Yodobashi Camera's Akiba store (picture: Jocelyn Strob Simard)
It's becoming a major problem for retailers: customers try or have demonstrations of products in their local shops, then go online to buy in order to get the best price. Now one of Japan's larger consumer electronics retailers is aiming to tackle this 'showrooming' trend – by price-matching online offers.
Yodobashi Camera has put up signs in its huge eight-floor outlet in Akiba – Tokyo's 'electric town' – offering consumers able to show a lower online tag a price match.
The company – which has 21 large stores in Japan, and despite its name sells everything from photographic gear to TVs, computers and domestic appliances – has become concerned that the 'showrooming' trend has started to hit its sales, as it has in the States.

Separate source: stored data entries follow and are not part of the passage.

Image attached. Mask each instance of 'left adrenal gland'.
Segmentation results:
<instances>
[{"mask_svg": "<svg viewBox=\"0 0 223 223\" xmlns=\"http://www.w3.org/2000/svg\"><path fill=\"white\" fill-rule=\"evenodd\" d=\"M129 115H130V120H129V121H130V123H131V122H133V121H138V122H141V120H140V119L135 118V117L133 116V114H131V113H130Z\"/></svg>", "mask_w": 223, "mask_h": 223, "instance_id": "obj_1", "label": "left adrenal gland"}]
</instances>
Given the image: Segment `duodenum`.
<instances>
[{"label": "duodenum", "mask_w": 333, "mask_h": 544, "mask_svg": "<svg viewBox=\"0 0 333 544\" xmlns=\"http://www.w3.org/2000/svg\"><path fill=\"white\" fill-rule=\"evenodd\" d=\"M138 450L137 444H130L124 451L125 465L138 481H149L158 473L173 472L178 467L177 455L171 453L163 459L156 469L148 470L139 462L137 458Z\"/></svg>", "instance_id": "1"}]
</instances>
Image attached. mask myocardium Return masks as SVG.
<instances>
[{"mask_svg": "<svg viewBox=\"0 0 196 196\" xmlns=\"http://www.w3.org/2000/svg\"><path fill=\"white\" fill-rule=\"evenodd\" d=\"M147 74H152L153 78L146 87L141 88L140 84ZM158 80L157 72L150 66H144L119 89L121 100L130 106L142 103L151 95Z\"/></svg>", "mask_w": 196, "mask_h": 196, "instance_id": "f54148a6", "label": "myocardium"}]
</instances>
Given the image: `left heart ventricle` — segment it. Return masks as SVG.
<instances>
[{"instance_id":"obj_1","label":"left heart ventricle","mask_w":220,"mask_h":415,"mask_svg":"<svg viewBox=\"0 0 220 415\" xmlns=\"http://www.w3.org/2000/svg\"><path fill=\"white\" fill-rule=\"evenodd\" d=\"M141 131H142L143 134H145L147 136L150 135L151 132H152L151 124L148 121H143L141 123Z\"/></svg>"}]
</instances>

But as Japanese commentators have suggested, that means it's going to have to offer big discounts on some major items, since a TV can sell for 30% less online than Yodobashi offers it at its 'bricks and mortar' locations.

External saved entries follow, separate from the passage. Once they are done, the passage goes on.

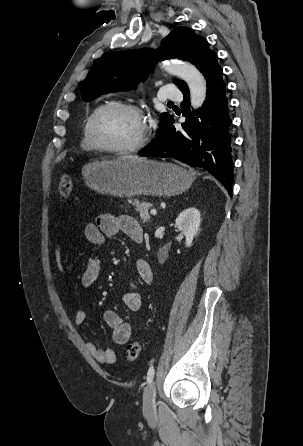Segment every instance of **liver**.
<instances>
[{"mask_svg":"<svg viewBox=\"0 0 303 446\" xmlns=\"http://www.w3.org/2000/svg\"><path fill=\"white\" fill-rule=\"evenodd\" d=\"M123 158L138 159V157H136V156H131V155H129V156H124Z\"/></svg>","mask_w":303,"mask_h":446,"instance_id":"liver-1","label":"liver"}]
</instances>
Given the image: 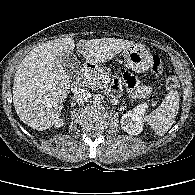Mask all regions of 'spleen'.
<instances>
[{
	"label": "spleen",
	"mask_w": 195,
	"mask_h": 195,
	"mask_svg": "<svg viewBox=\"0 0 195 195\" xmlns=\"http://www.w3.org/2000/svg\"><path fill=\"white\" fill-rule=\"evenodd\" d=\"M179 100L178 91L170 90L161 105L144 117L156 135L163 136L175 122L179 110Z\"/></svg>",
	"instance_id": "obj_1"
}]
</instances>
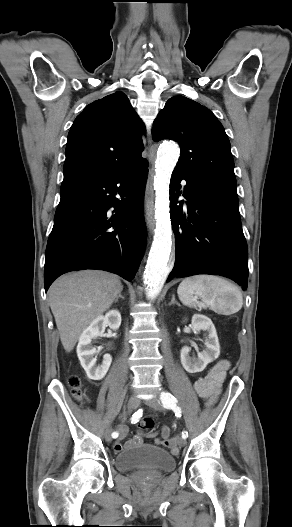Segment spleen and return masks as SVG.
<instances>
[{"label":"spleen","instance_id":"obj_1","mask_svg":"<svg viewBox=\"0 0 292 527\" xmlns=\"http://www.w3.org/2000/svg\"><path fill=\"white\" fill-rule=\"evenodd\" d=\"M177 294L180 301L188 307L208 306L218 313L233 314L243 305L239 288L213 275H196L183 279ZM198 297L201 298V304L197 303Z\"/></svg>","mask_w":292,"mask_h":527}]
</instances>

Retailers in Japan are suffering from the aggressive inroads Amazon is making into that market, along with the arrival of price-comparison websites such as Kakaku.com (above) and smartphone apps enabling shoppers to scan the barcode on an item in-store and instantly see results from a range of price-comparison engines.
Kakaku claims to have 35m users a month, and covers everything from consumer electronics to clothing and food, while one smartphone app has already been downloaded 650,000 times.
Amazon has annual sales of some Y500bn (£4bn) in Japan.